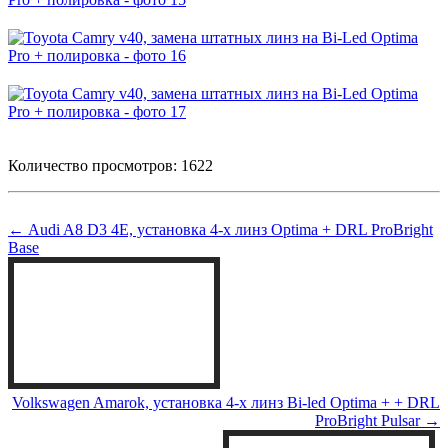
Количество просмотров: 1622
← Audi A8 D3 4E, установка 4-х линз Optima + DRL ProBright
Base
Volkswagen Amarok, установка 4-х линз Bi-led Optima + + DRL
ProBright Pulsar →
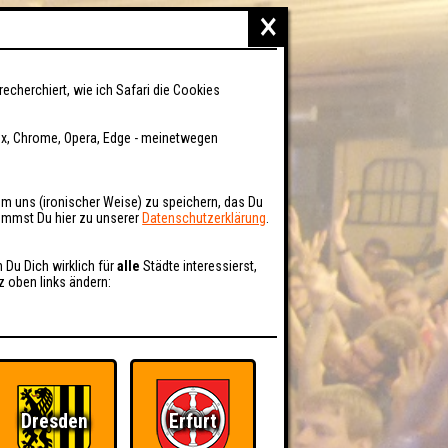
×
recherchiert, wie ich Safari die Cookies
fox, Chrome, Opera, Edge - meinetwegen
um uns (ironischer Weise) zu speichern, das Du
kommst Du hier zu unserer
Datenschutzerklärung
.
n Du Dich wirklich für
alle
Städte interessierst,
z oben links ändern:
Dresden
Erfurt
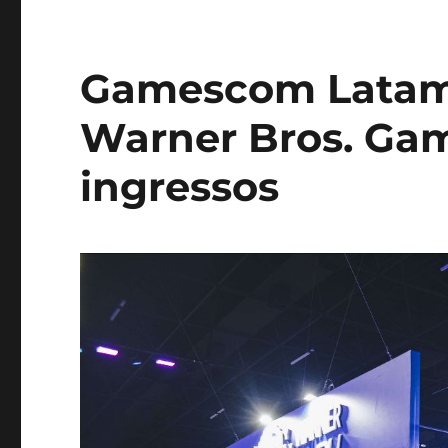
Gamescom Latam
Warner Bros. Gam
ingressos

▶ [EXERCISE DIRECTIONS] Every line from the one containing "um uns (ironischer" through the last line of the data is to be retyped exactly, with nothing added and no pictures included.

▶ [RESPONSE AREA]
um uns (ironischer Weise) zu speichern, das Du
kommst Du hier zu unserer
Datenschutzerklärung
.
n Du Dich wirklich für
alle
Städte interessierst,
z oben links ändern:
Dresden
Erfurt
Gamescom Latam
Warner Bros. Gam
ingressos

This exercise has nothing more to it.